Material for this task —
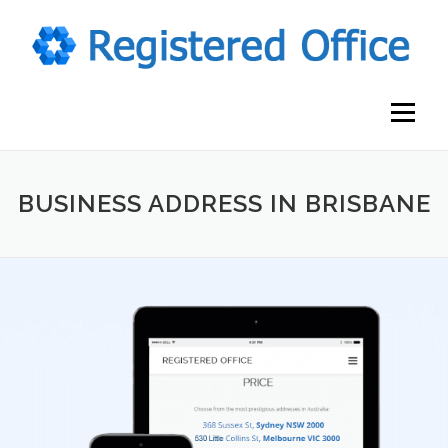
Skip
to
content
Menu
BUSINESS ADDRESS IN BRISBANE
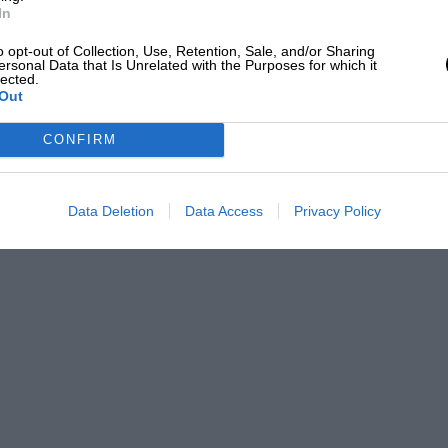
is private residence, released certain key men from
In
and get going on the post-war Siddeley car. Thus was
o opt-out of Collection, Use, Retention, Sale, and/or Sharing
ribed later, by various four and six-cylinder models,
ersonal Data that Is Unrelated with the Purposes for which it
trong Siddeley, was pioneered in 1928.
lected.
Out
ow in and Mr. Siddeley, seeking to expand his factory
 to amalgamate with Winder. This fell through, but Mr.
CONFIRM
rth Company and, in 1919, the Armstrong
 Deasy Motor Car Co. Ltd. being re-named
 section transferred to Parkside, Coventry. There
Data Deletion
Data Access
Privacy Policy
famous peacetime aero-engines as the Armstrong
he last piston aero-engine to be built by the
duced; various marks are still in service
ntroducing the preselector epicyclic gearbox as
mous with the make. Mr. Siddcley took over the
ars later, when the Daimler Company found that a
id flywheel, they coupled it to a Wilson self-change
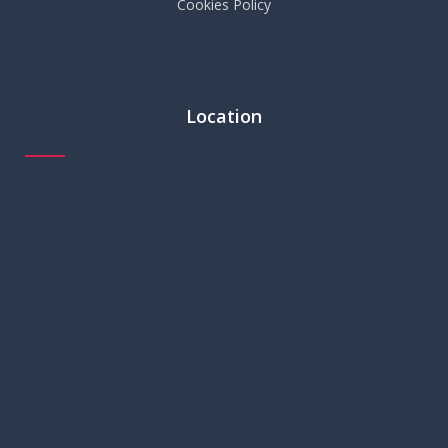
Cookies Policy
Location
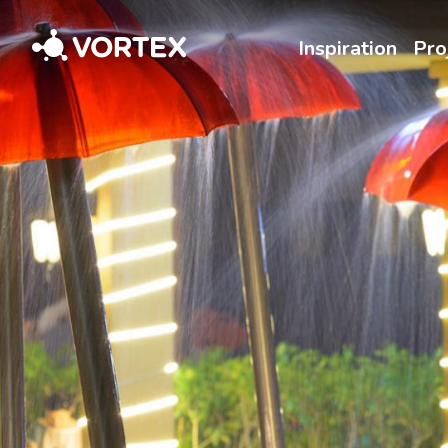
Vortex
Inspiration
Pro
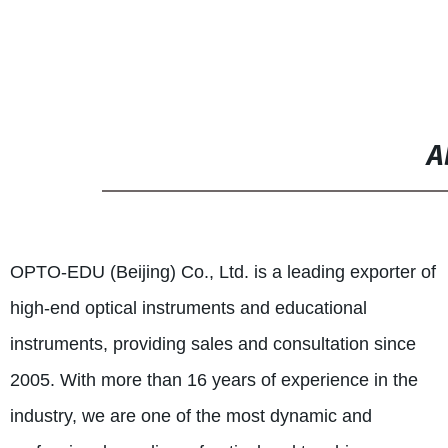
Camera 3.5M, Manual Focus
A
OPTO-EDU (Beijing) Co., Ltd. is a leading exporter of
high-end optical instruments and educational
instruments, providing sales and consultation since
2005. With more than 16 years of experience in the
industry, we are one of the most dynamic and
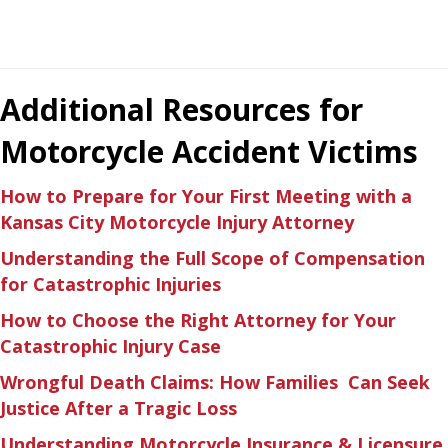
Additional Resources for
Motorcycle Accident Victims
How to Prepare for Your First Meeting with a
Kansas City Motorcycle Injury Attorney
Understanding the Full Scope of Compensation
for Catastrophic Injuries
How to Choose the Right Attorney for Your
Catastrophic Injury Case
Wrongful Death Claims: How Families Can Seek
Justice After a Tragic Loss
Understanding Motorcycle Insurance & Licensure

Task item —
Give back the lines word for word, from the very first in the material above to the one that has "rth Company and, in 1919, the Armstrong", both included, without the pictures.

Reply —
Skip
to
content
Menu
BUSINESS ADDRESS IN BRISBANE
is private residence, released certain key men from
In
and get going on the post-war Siddeley car. Thus was
o opt-out of Collection, Use, Retention, Sale, and/or Sharing
ribed later, by various four and six-cylinder models,
ersonal Data that Is Unrelated with the Purposes for which it
trong Siddeley, was pioneered in 1928.
lected.
Out
ow in and Mr. Siddeley, seeking to expand his factory
 to amalgamate with Winder. This fell through, but Mr.
CONFIRM
rth Company and, in 1919, the Armstrong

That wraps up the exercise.